As the afternoon mellowed to a gentle broil, I wandered the peninsula formed by where the Mekong and Namkong rivers meet.

There are many civilised guesthouses along the Namkong, with dining terraces and bars full of gleaming bottles. There are several bridges too. The most egregious violator of basic engineering requires a 5,000 kip levy to use it.

The Namkong is quiet and greenly peaceful. On the road back into town I pass Phousi Hill, topped with a wat from which there are panoramic views of Luang Prabang and the mountains surrounding it. I find back streets where there are no white faces, only crumbling dwellings, Laotions cooking and stray dogs.
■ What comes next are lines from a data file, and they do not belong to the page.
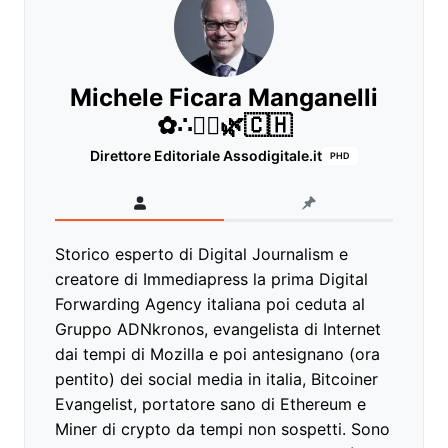
Michele Ficara Manganelli
✿∴♛🌿🇨🇭
Direttore Editoriale Assodigitale.it
PHD
Storico esperto di Digital Journalism e
creatore di Immediapress la prima Digital
Forwarding Agency italiana poi ceduta al
Gruppo ADNkronos, evangelista di Internet
dai tempi di Mozilla e poi antesignano (ora
pentito) dei social media in italia, Bitcoiner
Evangelist, portatore sano di Ethereum e
Miner di crypto da tempi non sospetti. Sono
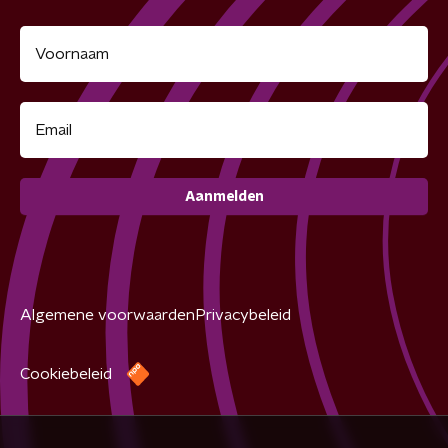
Aanmelden
Algemene voorwaarden
Privacybeleid
Cookiebeleid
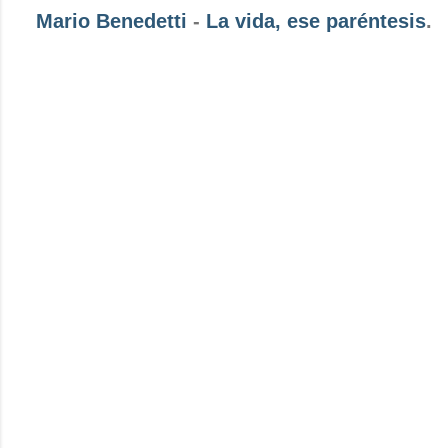
Mario Benedetti
-
La vida, ese paréntesis
.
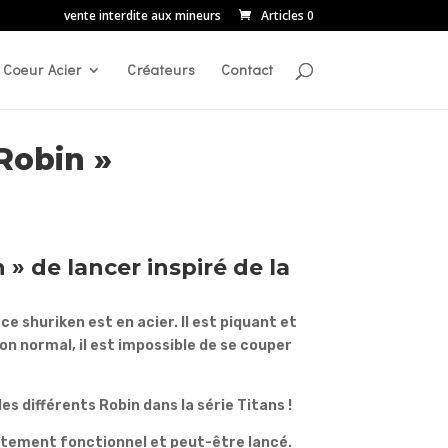
vente interdite aux mineurs
Articles 0
Coeur Acier
Créateurs
Contact
Robin »
 » de lancer inspiré de la
ce shuriken est en acier. Il est piquant et
on normal, il est impossible de se couper
les différents Robin dans la série Titans !
aitement fonctionnel et peut-être lancé.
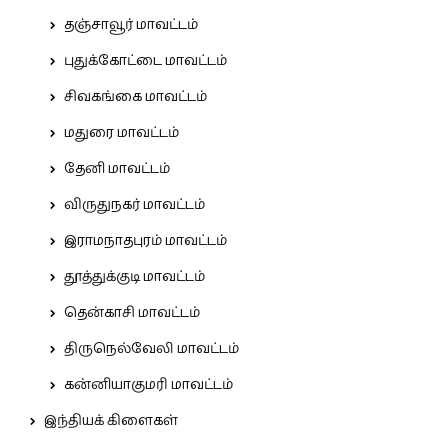
தஞ்சாவூர் மாவட்டம்
புதுக்கோட்டை மாவட்டம்
சிவகங்கை மாவட்டம்
மதுரை மாவட்டம்
தேனி மாவட்டம்
விருதுநகர் மாவட்டம்
இராமநாதபுரம் மாவட்டம்
தூத்துக்குடி மாவட்டம்
தென்காசி மாவட்டம்
திருநெல்வேலி மாவட்டம்
கன்னியாகுமரி மாவட்டம்
இந்தியக் கிளைகள்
Hitting the night market, I run into a German couple from the Mekong boat. Well, one is German, the other is Spanish but says he got 'stuck' in Munich. The other one is not impressed with this, though it seems he is used to it. I talk to them about the life they have 'joyfully chosen' in Bavaria, which at least has nice scenery. We have a lively conversation and I am sad to learn that they are leaving the next morning because they have jobs to return to.
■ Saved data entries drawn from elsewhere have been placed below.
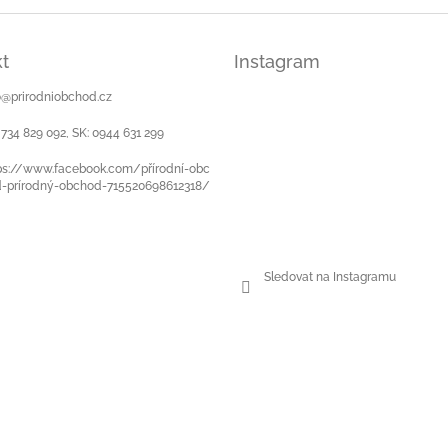
á
d
a
t
Instagram
c
í
o
@
prirodniobchod.cz
p
r
 734 829 092, SK: 0944 631 299
v
k
ps://www.facebook.com/přírodní-obc
-prírodný-obchod-715520698612318/
y
v
ý
p
i
Sledovat na Instagramu
s
u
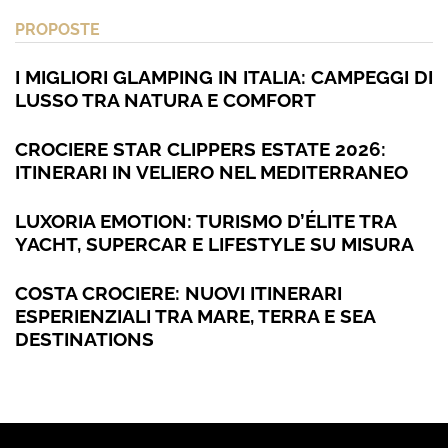
PROPOSTE
I MIGLIORI GLAMPING IN ITALIA: CAMPEGGI DI
LUSSO TRA NATURA E COMFORT
CROCIERE STAR CLIPPERS ESTATE 2026:
ITINERARI IN VELIERO NEL MEDITERRANEO
LUXORIA EMOTION: TURISMO D’ÉLITE TRA
YACHT, SUPERCAR E LIFESTYLE SU MISURA
COSTA CROCIERE: NUOVI ITINERARI
ESPERIENZIALI TRA MARE, TERRA E SEA
DESTINATIONS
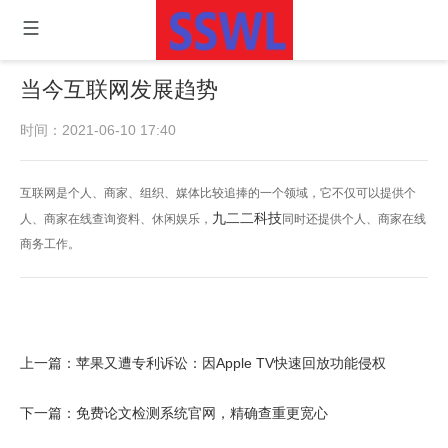
当今互联网发展趋势
时间：2021-06-10 17:40
互联网是个人、商家、组织、媒体比较追捧的一个领域，它不仅可以提供个
九二二科技
人、商家在线查询资料、休闲娱乐，
同时还提供个人、商家在线
商务工作。
上一篇：
苹果又遭专利诉讼：因Apple TV快速回放功能侵权
下一篇：
免费论文检测系统官网，精确查重更宽心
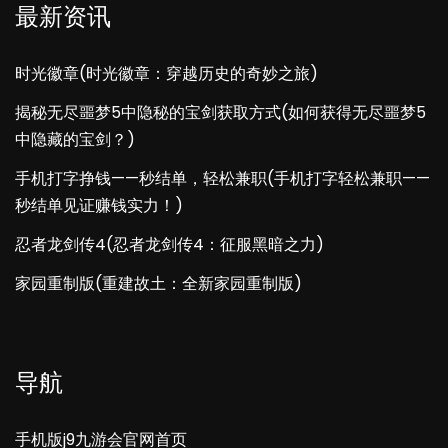
最新资讯
时光徽章(时光徽章：穿越历史的奇妙之旅)
揭秘无尽噩梦5中隐秘的宝剑获取方式(如何获得无尽噩梦5
中隐藏的宝剑？)
手机打字挣钱——秒结单，轻松兼职(手机打字轻松兼职——
秒结单见证赚钱实力！)
忍者龙剑传4(忍者龙剑传4：征服黑暗之力)
家园重制版(重建故土：全新家园重制版)
导航
手机版j9九游会官网首页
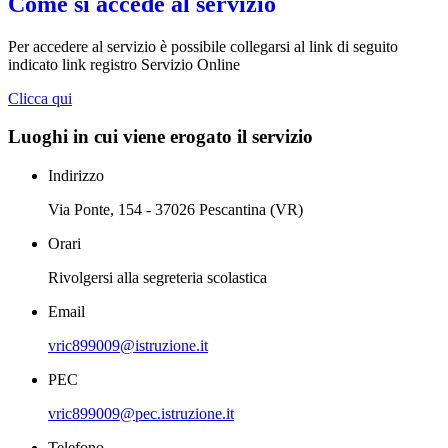
Come si accede al servizio
Per accedere al servizio è possibile collegarsi al link di seguito
indicato link registro Servizio Online
Clicca qui
Luoghi in cui viene erogato il servizio
Indirizzo
Via Ponte, 154 - 37026 Pescantina (VR)
Orari
Rivolgersi alla segreteria scolastica
Email
vric899009@istruzione.it
PEC
vric899009@pec.istruzione.it
Telefono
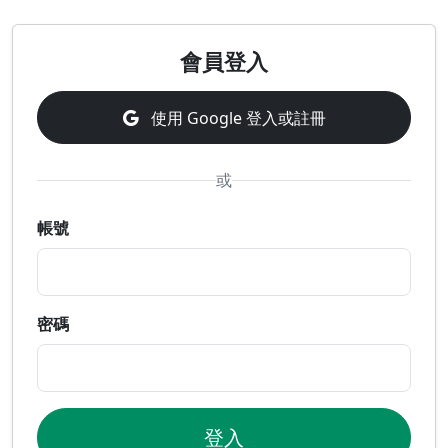
會員登入
使用 Google 登入或註冊
或
帳號
密碼
登入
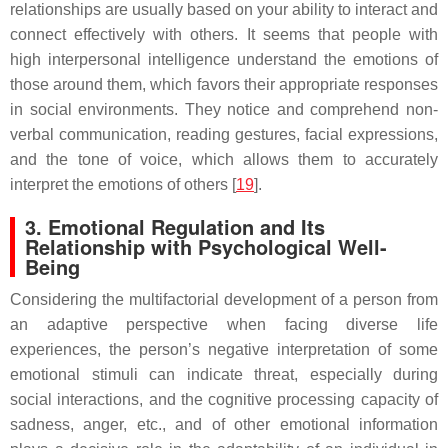
relationships are usually based on your ability to interact and
connect effectively with others. It seems that people with
high interpersonal intelligence understand the emotions of
those around them, which favors their appropriate responses
in social environments. They notice and comprehend non-
verbal communication, reading gestures, facial expressions,
and the tone of voice, which allows them to accurately
interpret the emotions of others [
19
].
3. Emotional Regulation and Its
Relationship with Psychological Well-
Being
Considering the multifactorial development of a person from
an adaptive perspective when facing diverse life
experiences, the person’s negative interpretation of some
emotional stimuli can indicate threat, especially during
social interactions, and the cognitive processing capacity of
sadness, anger, etc., and of other emotional information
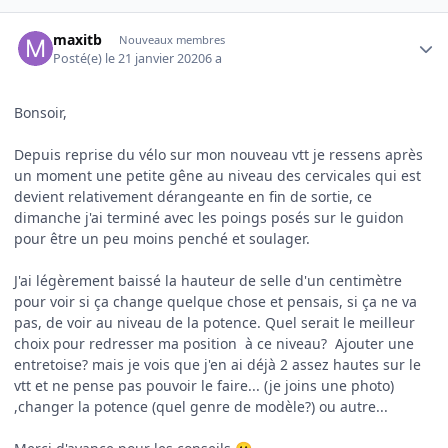
Author stats
maxitb
Nouveaux membres
Posté(e)
le 21 janvier 2020
6 a
Bonsoir,
Depuis reprise du vélo sur mon nouveau vtt je ressens après
un moment une petite gêne au niveau des cervicales qui est
devient relativement dérangeante en fin de sortie, ce
dimanche j'ai terminé avec les poings posés sur le guidon
pour être un peu moins penché et soulager.
J'ai légèrement baissé la hauteur de selle d'un centimètre
pour voir si ça change quelque chose et pensais, si ça ne va
pas, de voir au niveau de la potence. Quel serait le meilleur
choix pour redresser ma position à ce niveau? Ajouter une
entretoise? mais je vois que j'en ai déjà 2 assez hautes sur le
vtt et ne pense pas pouvoir le faire... (je joins une photo)
,changer la potence (quel genre de modèle?) ou autre...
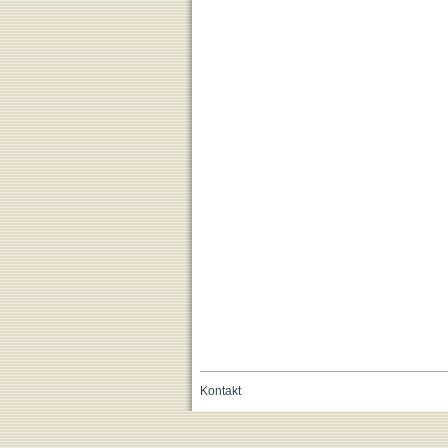
Kontakt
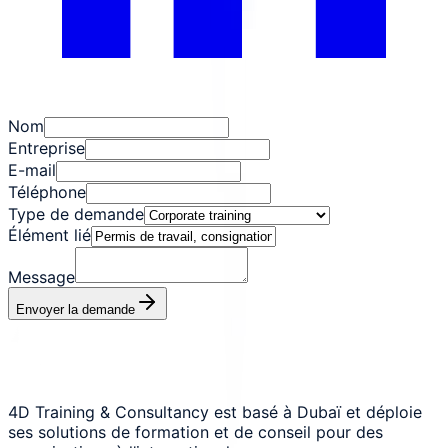
Nom
Entreprise
E-mail
Téléphone
Type de demande
Élément lié
Message
Envoyer la demande
4D Training & Consultancy est basé à Dubaï et déploie
ses solutions de formation et de conseil pour des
Alas, my evening has peaked.

While hunting a birthday gift Martin finds me. He just hangs around. complaining that the BBC coverage of the Bangkok protests didn't celebrate democracy enough. I think he is talking complete rubbish. (Nigel later tells me he thinks Martin has Asperger's syndrome because he's so socially inept).

Because I'm polite I find myself in the bar with cheap beer drinking soda water with him. He's going on about robots liberating the world and how if he learnt computer programming he'd be the best programmer in the world. He reminds me that he is the living Buddha and that people come to him to hear the truth, but they don't like it.

I don't like having to hear all this again. So I orchestrate an argument about whether robots could perform in Michelin star restaurants.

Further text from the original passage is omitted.